K*₁ = K₁ = B_eq/A_eq, K*₂ = K₂ = C_eq/B_eq,

(15)

Relationships (15) define the conditions of ‘soft’ non-ideality for the analyzed system. If the conditions (14) are not met, the equilibrium composition is obviously changed.
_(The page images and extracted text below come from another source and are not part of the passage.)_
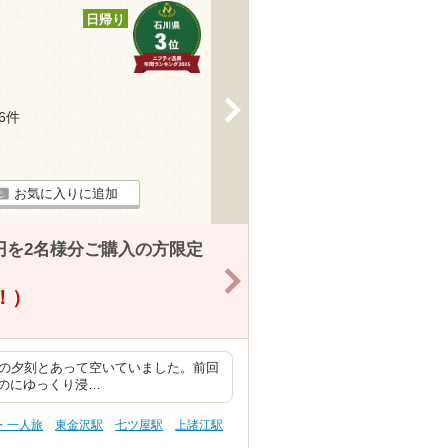
日帰り
>
26件
お気に入りに追加
0円を2名様分ご購入の方限定
>
得！）
用 平日の夕刻とあって空いていました。前回
のにゆっくり浸…
・一人旅
東金沢駅
七ツ屋駅
上諸江駅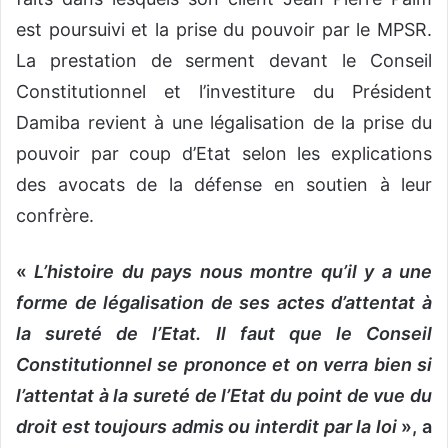
est poursuivi et la prise du pouvoir par le MPSR.
La prestation de serment devant le Conseil
Constitutionnel et l’investiture du Président
Damiba revient à une légalisation de la prise du
pouvoir par coup d’Etat selon les explications
des avocats de la défense en soutien à leur
confrère.
«
L’histoire du pays nous montre qu’il y a une
forme de légalisation de ses actes d’attentat à
la sureté de l’Etat. Il faut que le Conseil
Constitutionnel se prononce et on verra bien si
l’attentat à la sureté de l’Etat du point de vue du
droit est toujours admis ou interdit par la loi
», a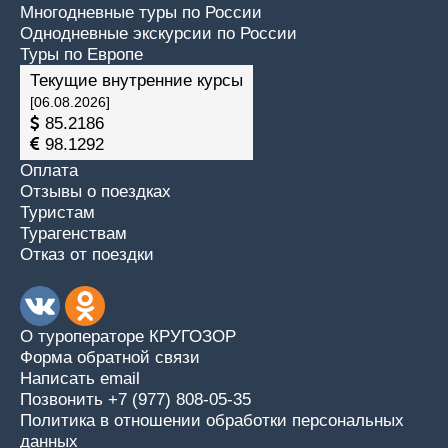
Многодневные туры по России
Однодневные экскурсии по России
Туры по Европе
Текущие внутренние курсы
[06.08.2026]
85.2186
98.1292
Оплата
Отзывы о поездках
Туристам
Турагенствам
Отказ от поездки
О туроператоре КРУГОЗОР
Форма обратной связи
Написать email
Позвонить +7 (977) 808-05-35
Политика в отношении обработки персональных
данных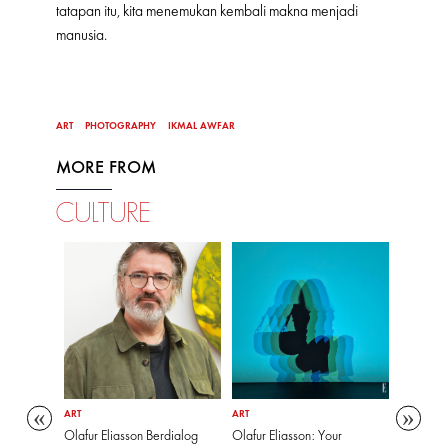
tatapan itu, kita menemukan kembali makna menjadi
manusia.
ART
PHOTOGRAPHY
IKMAL AWFAR
MORE FROM
CULTURE
ART
ART
ART
ndungan
Olafur Eliasson Berdialog
Olafur Eliasson: Your
Kolabor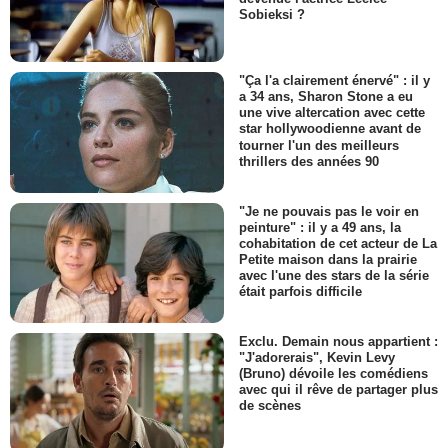
Sobieksi ?
"Ça l'a clairement énervé" : il y
a 34 ans, Sharon Stone a eu
une vive altercation avec cette
star hollywoodienne avant de
tourner l'un des meilleurs
thrillers des années 90
"Je ne pouvais pas le voir en
peinture" : il y a 49 ans, la
cohabitation de cet acteur de La
Petite maison dans la prairie
avec l'une des stars de la série
était parfois difficile
Exclu. Demain nous appartient :
"J'adorerais", Kevin Levy
(Bruno) dévoile les comédiens
avec qui il rêve de partager plus
de scènes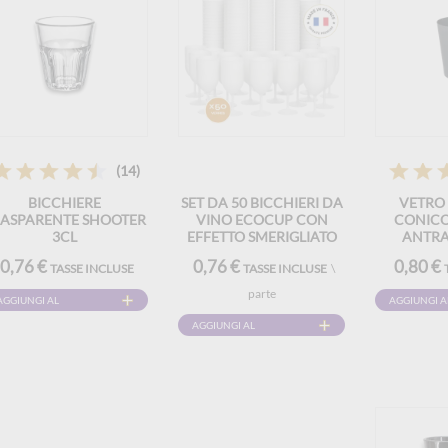
(14)
BICCHIERE
SET DA 50 BICCHIERI DA
VETRO
RASPARENTE SHOOTER
VINO ECOCUP CON
CONICO
3CL
EFFETTO SMERIGLIATO
ANTRA
DA 12 CL (18 CL A
0,76 €
0,76 €
0,80 €
TASSE INCLUSE
TASSE INCLUSE
\
BORDO PIENO)
RIUTILIZZABILI - IDEALI
parte
AGGIUNGI AL
AGGIUNGI A
PER VINO,
DEGUSTAZIONE E
CARRELLO
CARRELLO
AGGIUNGI AL
APERITIVO
CARRELLO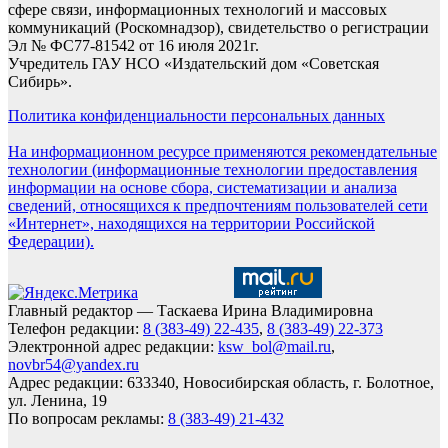
сфере связи, информационных технологий и массовых
коммуникаций (Роскомнадзор), свидетельство о регистрации
Эл № ФС77-81542 от 16 июля 2021г.
Учредитель ГАУ НСО «Издательский дом «Советская
Сибирь».
Политика конфиденциальности персональных данных
На информационном ресурсе применяются рекомендательные
технологии (информационные технологии предоставления
информации на основе сбора, систематизации и анализа
сведений, относящихся к предпочтениям пользователей сети
«Интернет», находящихся на территории Российской
Федерации).
Главный редактор — Таскаева Ирина Владимировна
Телефон редакции:
8 (383-49) 22-435
,
8 (383-49) 22-373
Электронной адрес редакции:
ksw_bol@mail.ru
,
novbr54@yandex.ru
Адрес редакции: 633340, Новосибирская область, г. Болотное,
ул. Ленина, 19
По вопросам рекламы:
8 (383-49) 21-432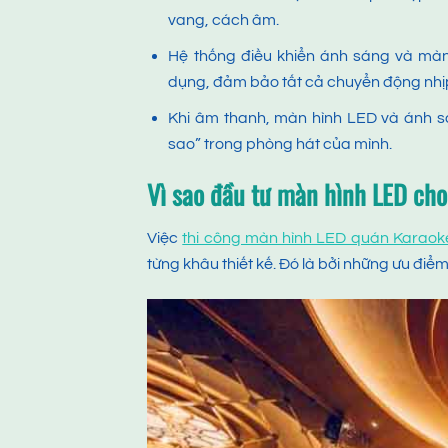
vang, cách âm.
Hệ thống điều khiển ánh sáng và m
dụng, đảm bảo tất cả chuyển động nh
Khi âm thanh, màn hình LED và ánh s
sao” trong phòng hát của mình.
Vì sao đầu tư màn hình LED cho
Việc
thi công màn hình LED quán Karaok
từng khâu thiết kế. Đó là bởi những ưu điể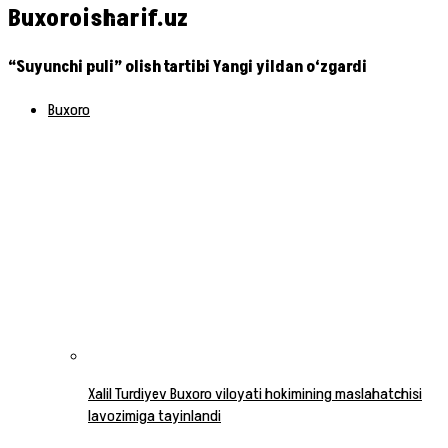
Buxoroisharif.uz
“Suyunchi puli” olish tartibi Yangi yildan o‘zgardi
Buxoro
Xalil Turdiyev Buxoro viloyati hokimining maslahatchisi
lavozimiga tayinlandi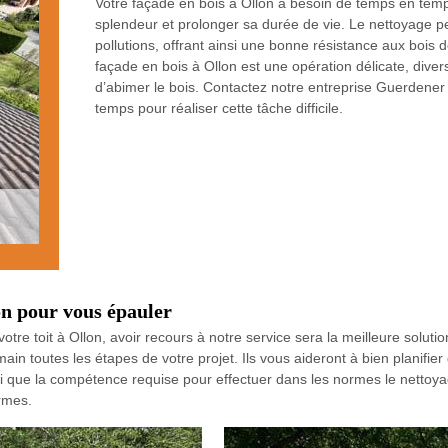
Votre façade en bois à Ollon a besoin de temps en tem
splendeur et prolonger sa durée de vie. Le nettoyage per
pollutions, offrant ainsi une bonne résistance aux bois 
façade en bois à Ollon est une opération délicate, diver
d’abimer le bois. Contactez notre entreprise Guerdener 
temps pour réaliser cette tâche difficile.
on pour vous épauler
otre toit à Ollon, avoir recours à notre service sera la meilleure solut
 toutes les étapes de votre projet. Ils vous aideront à bien planifier
que la compétence requise pour effectuer dans les normes le nettoyage
ormes.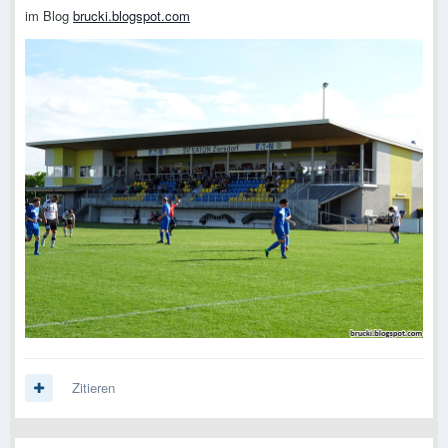
im Blog
brucki.blogspot.com
Zitieren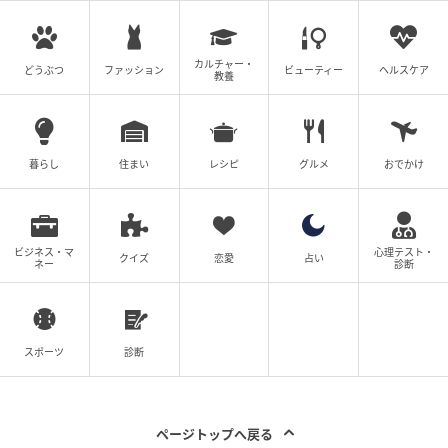
きますが、中には思わず耳を疑ってしまうようなクレ
ームを受けることもあるようでした。
カルチャー・
どうぶつ
ファッション
ビューティー
ヘルスケア
相手の立場や状況を想像しながら言葉を選ぶことは、
教養
円滑なコミュニケーションにつながる大切な心がけで
す。お互いに思いやりを持って接することで、気持ち
のよいやり取りが増えていくのかもしれませんね。
暮らし
住まい
レシピ
グルメ
おでかけ
取材協力：たまごえっぐ（@tama_cook_egg）さん、
のく（@nocktanock）さん
ビジネス・マ
心理テスト・
クイズ
恋愛
占い
ネー
診断
※記事内の情報は記事公開時点の情報です
※本記事は投稿者に許諾を得た上で記事の制作・公開
を行っています
スポーツ
診断
【エピソード募集】日常のちょっとした体験、TRILL
ページトップへ戻る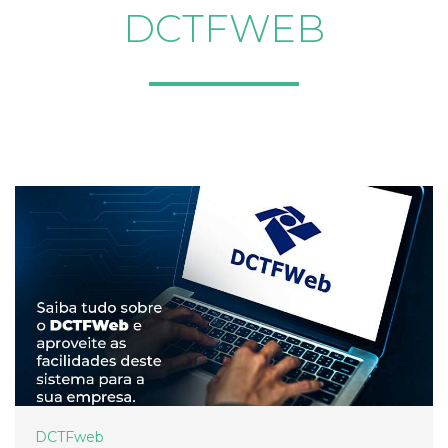
DCTFWEB
DCTFweb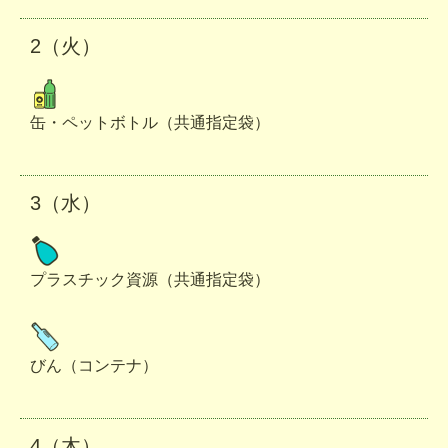
2（火）
缶・ペットボトル（共通指定袋）
3（水）
プラスチック資源（共通指定袋）
びん（コンテナ）
4（木）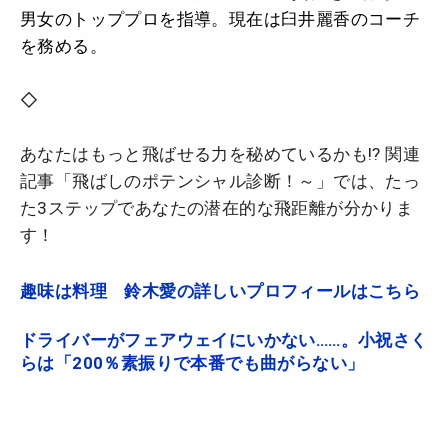
男女のトッププロを指導。現在は臼井麗香のコーチ
を務める。
◇
あなたはもっと飛ばせる力を秘めているかも!? 関連
記事「飛ばしのポテンシャル診断！～」では、たっ
た3ステップであなたの潜在的な飛距離が分かりま
す！
趣味は料理 鈴木愛の詳しいプロフィールはこちら
ドライバーがフェアウェイにいかない……。小祝さく
らは「200％素振りで本番でも曲がらない」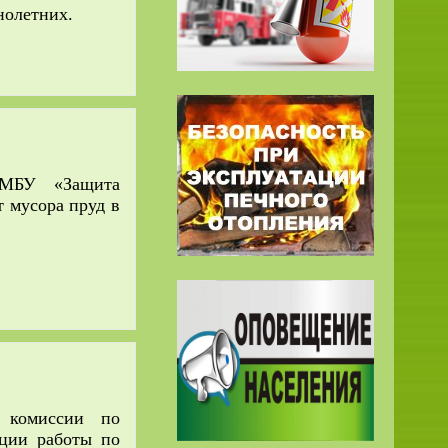
нолетних.
 МБУ «Защита
т мусора пруд в
и комиссии по
ации работы по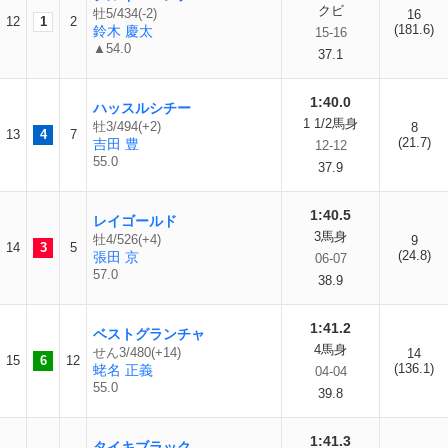
クビ
牡5/434(-2)
16
12
1
2
(181.6)
鈴木 慶太
15-16
▲54.0
37.1
1:40.0
ハッスルシチー
1 1/2馬身
牡3/494(+2)
8
13
4
7
(21.7)
吉田 豊
12-12
55.0
37.9
1:40.5
レイゴールド
3馬身
牡4/526(+4)
9
14
3
5
(24.8)
張田 京
06-07
57.0
38.9
1:41.2
ベストグランチャ
4馬身
せん3/480(+14)
14
15
6
12
(136.1)
蛯名 正義
04-04
55.0
39.8
1:41.3
タイキブラック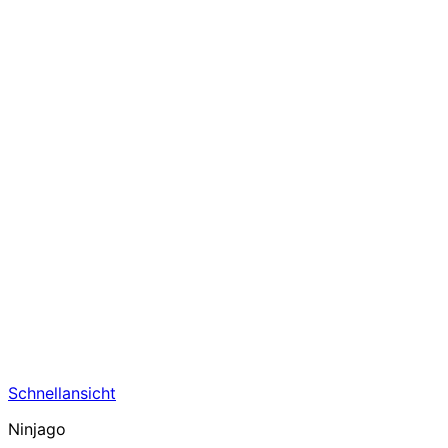
Schnellansicht
Ninjago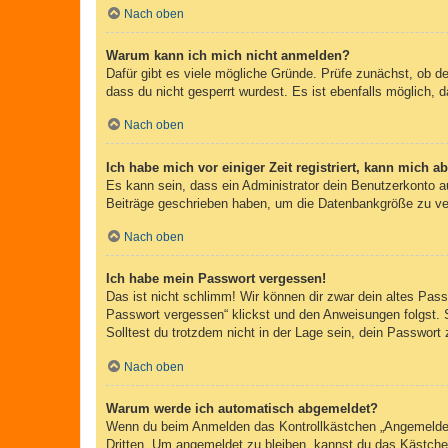
Nach oben
Warum kann ich mich nicht anmelden?
Dafür gibt es viele mögliche Gründe. Prüfe zunächst, ob d
dass du nicht gesperrt wurdest. Es ist ebenfalls möglich, 
Nach oben
Ich habe mich vor einiger Zeit registriert, kann mich 
Es kann sein, dass ein Administrator dein Benutzerkonto a
Beiträge geschrieben haben, um die Datenbankgröße zu verr
Nach oben
Ich habe mein Passwort vergessen!
Das ist nicht schlimm! Wir können dir zwar dein altes Pas
Passwort vergessen“ klickst und den Anweisungen folgst. 
Solltest du trotzdem nicht in der Lage sein, dein Passwor
Nach oben
Warum werde ich automatisch abgemeldet?
Wenn du beim Anmelden das Kontrollkästchen „Angemeldet b
Dritten. Um angemeldet zu bleiben, kannst du das Kästche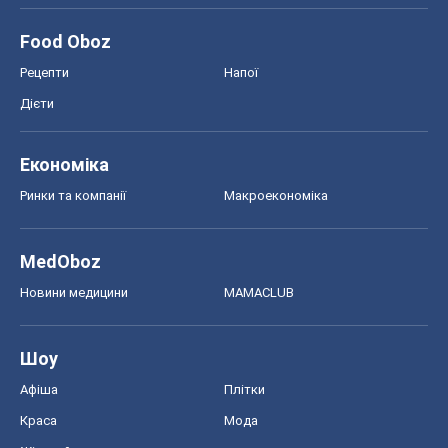
Food Oboz
Рецепти
Напої
Дієти
Економіка
Ринки та компанії
Макроекономіка
MedOboz
Новини медицини
MAMACLUB
Шоу
Афіша
Плітки
Краса
Мода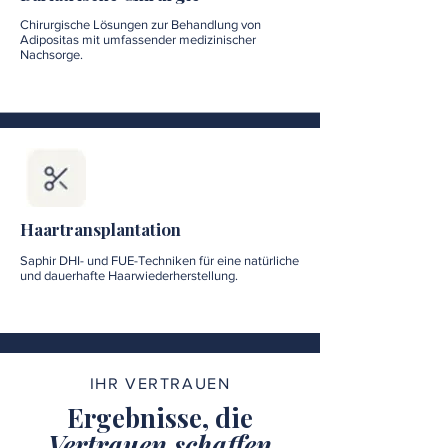
Chirurgische Lösungen zur Behandlung von
Adipositas mit umfassender medizinischer
Nachsorge.
Haartransplantation
Saphir DHI- und FUE-Techniken für eine natürliche
und dauerhafte Haarwiederherstellung.
IHR VERTRAUEN
Ergebnisse, die
Vertrauen schaffen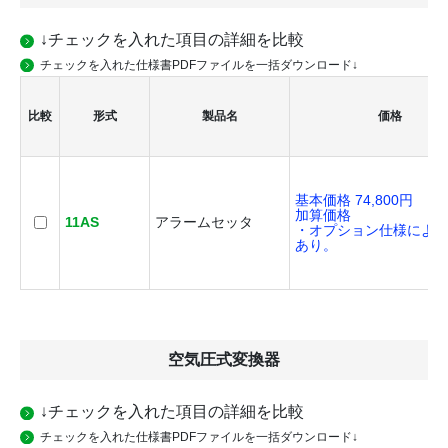
↓チェックを入れた項目の詳細を比較
チェックを入れた仕様書PDFファイルを一括ダウンロード↓
比較
形式
製品名
価格
基本価格 74,800円
加算価格
11AS
アラームセッタ
・オプション仕様によ
あり。
空気圧式変換器
↓チェックを入れた項目の詳細を比較
チェックを入れた仕様書PDFファイルを一括ダウンロード↓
Let us detail criterion (14) for linear non-ideal correction functions. These functions regarding the reactant concentrations are assumed as follows:

g_A = a₁₁A + a₁₂B + a₁₃C,

g_B = a₂₁A + a₂₂B + a₂₃C,

(16)

g_C = a₃₁A + a₃₂B + a₃₃C,

where a₁₁, a₁₂, a₁₃, a₂₁, a₂₂, a₂₃, a₃₁, a₃₂, and a₃₃—coefficients of the non-ideality. Then, the potentials (8) are the following:

μ_A = lnA + a₁₁A + a₁μ_B = lnB + a₂₁A + a₂₂B + a₂₃C,

(17)

μ_C = lnC + a₃₁A + a₃₂B + a₃₃C.

(18)

Considering (16)–(18), a kinetic model (11) is presented as follows:

A′ = −k₊₁ A exp (a₁₁A + a₁₂B + a₁₃C) + k₋₁Bexp (a₂₁A + a₂₂B + a₂₃C),

(19)

C′ = k₊₂ B exp (a₂₁A + a₂₂B + a₂₃C) − k₋₂ C exp (a₃₁A + a₃₂B + a₃₃C).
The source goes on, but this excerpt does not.